Dataset extract>
^^^^^^^^^^^^^^^^

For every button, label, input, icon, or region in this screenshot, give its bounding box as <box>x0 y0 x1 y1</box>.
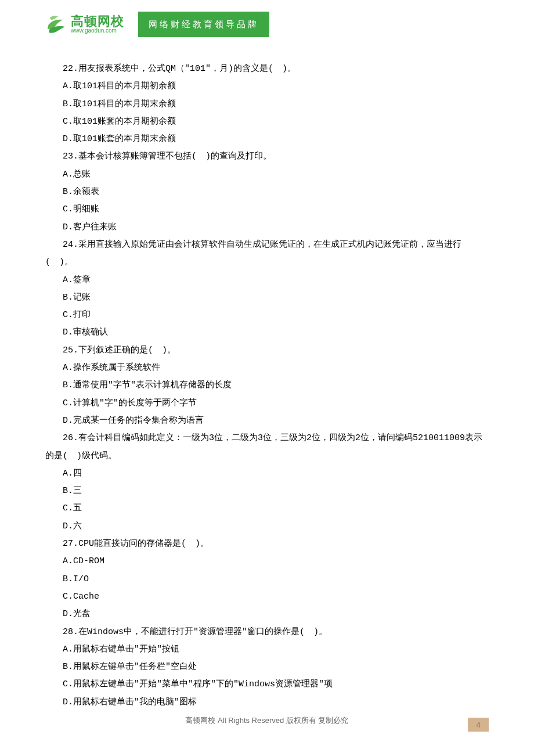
question-option: B.用鼠标左键单击"任务栏"空白处 <box>45 658 489 676</box>
footer-brand: 高顿网校 <box>185 716 215 725</box>
question-option: C.计算机"字"的长度等于两个字节 <box>45 395 489 412</box>
page-number: 4 <box>468 718 489 732</box>
question-stem: 22.用友报表系统中，公式QM（"101"，月)的含义是( )。 <box>45 60 489 78</box>
brand-logo: 高顿网校 www.gaodun.com <box>45 12 124 37</box>
brand-name-en: www.gaodun.com <box>71 28 124 34</box>
leaf-book-icon <box>45 13 68 36</box>
question-option: C.五 <box>45 500 489 517</box>
question-option: A.签章 <box>45 272 489 289</box>
brand-name-cn: 高顿网校 <box>71 15 124 28</box>
question-option: C.打印 <box>45 307 489 324</box>
question-option: B.取101科目的本月期末余额 <box>45 96 489 113</box>
question-stem: 25.下列叙述正确的是( )。 <box>45 342 489 359</box>
question-option: A.总账 <box>45 166 489 183</box>
question-stem: 26.有会计科目编码如此定义：一级为3位，二级为3位，三级为2位，四级为2位，请… <box>45 430 489 465</box>
question-option: A.四 <box>45 465 489 483</box>
question-stem: 24.采用直接输入原始凭证由会计核算软件自动生成记账凭证的，在生成正式机内记账凭… <box>45 236 489 272</box>
question-option: A.CD-ROM <box>45 553 489 570</box>
question-option: C.明细账 <box>45 201 489 218</box>
question-option: C.Cache <box>45 588 489 606</box>
footer-rights: All Rights Reserved <box>215 716 286 725</box>
question-option: B.三 <box>45 483 489 500</box>
question-option: B.通常使用"字节"表示计算机存储器的长度 <box>45 377 489 394</box>
document-body: 22.用友报表系统中，公式QM（"101"，月)的含义是( )。A.取101科目… <box>45 60 489 711</box>
question-option: D.用鼠标右键单击"我的电脑"图标 <box>45 694 489 711</box>
question-stem: 23.基本会计核算账簿管理不包括( )的查询及打印。 <box>45 148 489 165</box>
question-option: D.取101账套的本月期末余额 <box>45 131 489 148</box>
question-option: D.光盘 <box>45 606 489 623</box>
question-option: B.I/O <box>45 571 489 588</box>
question-option: D.完成某一任务的指令集合称为语言 <box>45 412 489 430</box>
question-option: C.用鼠标左键单击"开始"菜单中"程序"下的"Windows资源管理器"项 <box>45 676 489 693</box>
question-option: D.审核确认 <box>45 324 489 341</box>
brand-tagline: 网络财经教育领导品牌 <box>138 12 269 37</box>
footer-copy: 版权所有 复制必究 <box>286 716 349 725</box>
page-header: 高顿网校 www.gaodun.com 网络财经教育领导品牌 <box>45 12 269 37</box>
question-option: C.取101账套的本月期初余额 <box>45 113 489 131</box>
question-option: D.客户往来账 <box>45 219 489 236</box>
question-option: D.六 <box>45 518 489 535</box>
page-footer: 高顿网校 All Rights Reserved 版权所有 复制必究 <box>0 715 534 726</box>
question-stem: 27.CPU能直接访问的存储器是( )。 <box>45 535 489 553</box>
question-option: A.取101科目的本月期初余额 <box>45 78 489 95</box>
question-option: A.用鼠标右键单击"开始"按钮 <box>45 641 489 658</box>
question-option: B.记账 <box>45 289 489 307</box>
question-stem: 28.在Windows中，不能进行打开"资源管理器"窗口的操作是( )。 <box>45 624 489 641</box>
question-option: B.余额表 <box>45 183 489 201</box>
question-option: A.操作系统属于系统软件 <box>45 359 489 377</box>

^^^^^^^^^^^^^^^^

Exercise description> Everything in the material above should be reproduced exactly, except the pictures.

Exercise result>
For every button, label, input, icon, or region in this screenshot, give its bounding box as <box>x0 y0 x1 y1</box>.
question-option: B.用鼠标左键单击"任务栏"空白处 <box>45 658 489 676</box>
footer-brand: 高顿网校 <box>185 716 215 725</box>
question-option: C.计算机"字"的长度等于两个字节 <box>45 395 489 412</box>
page-number: 4 <box>468 718 489 732</box>
question-stem: 22.用友报表系统中，公式QM（"101"，月)的含义是( )。 <box>45 60 489 78</box>
brand-logo: 高顿网校 www.gaodun.com <box>45 12 124 37</box>
brand-name-en: www.gaodun.com <box>71 28 124 34</box>
leaf-book-icon <box>45 13 68 36</box>
question-option: C.五 <box>45 500 489 517</box>
question-option: A.签章 <box>45 272 489 289</box>
brand-name-cn: 高顿网校 <box>71 15 124 28</box>
question-option: C.打印 <box>45 307 489 324</box>
question-option: B.取101科目的本月期末余额 <box>45 96 489 113</box>
question-stem: 25.下列叙述正确的是( )。 <box>45 342 489 359</box>
question-option: A.总账 <box>45 166 489 183</box>
question-stem: 26.有会计科目编码如此定义：一级为3位，二级为3位，三级为2位，四级为2位，请… <box>45 430 489 465</box>
question-option: A.四 <box>45 465 489 483</box>
question-stem: 24.采用直接输入原始凭证由会计核算软件自动生成记账凭证的，在生成正式机内记账凭… <box>45 236 489 272</box>
question-option: A.CD-ROM <box>45 553 489 570</box>
question-option: C.明细账 <box>45 201 489 218</box>
question-option: C.Cache <box>45 588 489 606</box>
footer-rights: All Rights Reserved <box>215 716 286 725</box>
question-option: B.三 <box>45 483 489 500</box>
question-option: B.通常使用"字节"表示计算机存储器的长度 <box>45 377 489 394</box>
document-body: 22.用友报表系统中，公式QM（"101"，月)的含义是( )。A.取101科目… <box>45 60 489 711</box>
question-option: D.用鼠标右键单击"我的电脑"图标 <box>45 694 489 711</box>
question-stem: 23.基本会计核算账簿管理不包括( )的查询及打印。 <box>45 148 489 165</box>
question-option: D.取101账套的本月期末余额 <box>45 131 489 148</box>
question-option: D.光盘 <box>45 606 489 623</box>
question-option: B.I/O <box>45 571 489 588</box>
question-option: D.完成某一任务的指令集合称为语言 <box>45 412 489 430</box>
question-option: C.用鼠标左键单击"开始"菜单中"程序"下的"Windows资源管理器"项 <box>45 676 489 693</box>
question-option: D.审核确认 <box>45 324 489 341</box>
brand-tagline: 网络财经教育领导品牌 <box>138 12 269 37</box>
footer-copy: 版权所有 复制必究 <box>286 716 349 725</box>
page-header: 高顿网校 www.gaodun.com 网络财经教育领导品牌 <box>45 12 269 37</box>
question-option: C.取101账套的本月期初余额 <box>45 113 489 131</box>
question-option: D.客户往来账 <box>45 219 489 236</box>
question-option: D.六 <box>45 518 489 535</box>
page-footer: 高顿网校 All Rights Reserved 版权所有 复制必究 <box>0 715 534 726</box>
question-stem: 27.CPU能直接访问的存储器是( )。 <box>45 535 489 553</box>
question-option: A.取101科目的本月期初余额 <box>45 78 489 95</box>
question-option: A.用鼠标右键单击"开始"按钮 <box>45 641 489 658</box>
question-option: B.记账 <box>45 289 489 307</box>
question-stem: 28.在Windows中，不能进行打开"资源管理器"窗口的操作是( )。 <box>45 624 489 641</box>
question-option: B.余额表 <box>45 183 489 201</box>
question-option: A.操作系统属于系统软件 <box>45 359 489 377</box>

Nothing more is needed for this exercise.